Dans le cadre de son examen du volet « développement » du paquet Suisse-UE (Bilatérales III ; 26.023), la CSSS-E s’est entretenue avec une délégation de la Conférence des gouvernements cantonaux (CdC) et de la Conférence des directrices et directeurs cantonaux de la santé (CDS) sur les coûts et l’utilité, le champ d’application et les mécanismes de l’accord sur la santé. Elle a pris note du fait que les cantons soutiennent ce nouvel accord. Comme celui-ci se limite à la sécurité sanitaire, les cantons estiment qu’il ne devrait pas y avoir de transferts de compétences dans le secteur de la santé, qui relève principalement du ressort des cantons. En raison de la nature technique de l’accord, la mise en œuvre de celui-ci en Suisse se limite en outre à des adaptations au niveau d’ordonnance ainsi qu’à la définition des modalités de l’implication du Parlement dans le cadre des dispositions institutionnelles et de la prise de décision.
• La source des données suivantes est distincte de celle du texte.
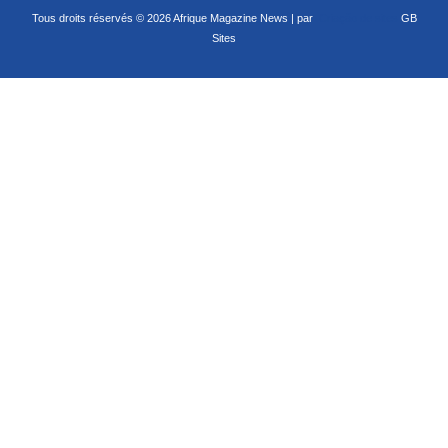
Tous droits réservés © 2026 Afrique Magazine News | par
Criação de sites
GB
Sites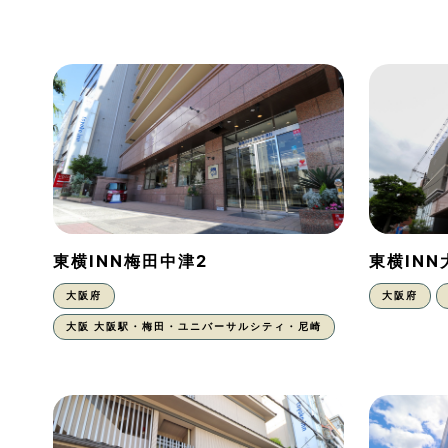
東横INN梅田中津2
東横IN
大阪府
大阪府
大阪 大阪駅・梅田・ユニバーサルシティ・尼崎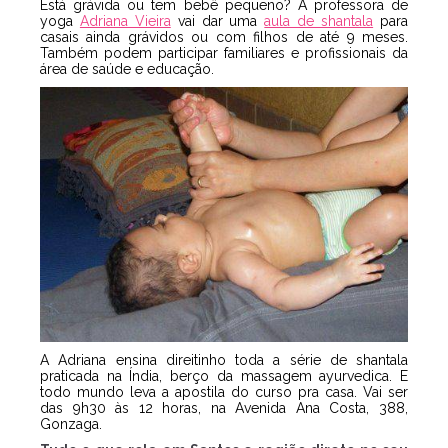
Está grávida ou tem bebê pequeno? A professora de
yoga
Adriana Vieira
vai dar uma
aula de shantala
para
casais ainda grávidos ou com filhos de até 9 meses.
Também podem participar familiares e profissionais da
área de saúde e educação.
A Adriana ensina direitinho toda a série de shantala
praticada na Índia, berço da massagem ayurvedica. E
todo mundo leva a apostila do curso pra casa. Vai ser
das 9h30 às 12 horas, na Avenida Ana Costa, 388,
Gonzaga.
Selon les personnes auditionnées, la participation des cantons à la coopération avec l’UE fonctionne bien et sera même renforcée.
L’accord sur la santé permet à la Suisse d’accéder aux mécanismes de sécurité sanitaire de l’UE et au Centre européen de prévention et de contrôle des maladies (ECDC) et de participer, si elle le souhaite, au programme pluriannuel de l’UE dans le domaine de la santé. Si le champ d’application de l’accord devait être étendu à d’autres sujets, tels que la mobilité des patientes et des patients, il faudrait alors suivre le processus démocratique ordinaire applicable à l’approbation d’un accord international. Les éléments institutionnels de l’accord visent à ce que sa mise en œuvre soit à jour à tout moment pour répondre à une crise sanitaire. Ces éléments sont séparés clairement de ceux des accords relatifs au marché intérieur. La Suisse conserve pleinement sa souveraineté lorsqu’il s’agit de prendre d’éventuelles mesures de lutte contre les maladies transmissibles : l’ECDC n’aura aucun pouvoir de décision ou d’exécution à l’égard de la Suisse.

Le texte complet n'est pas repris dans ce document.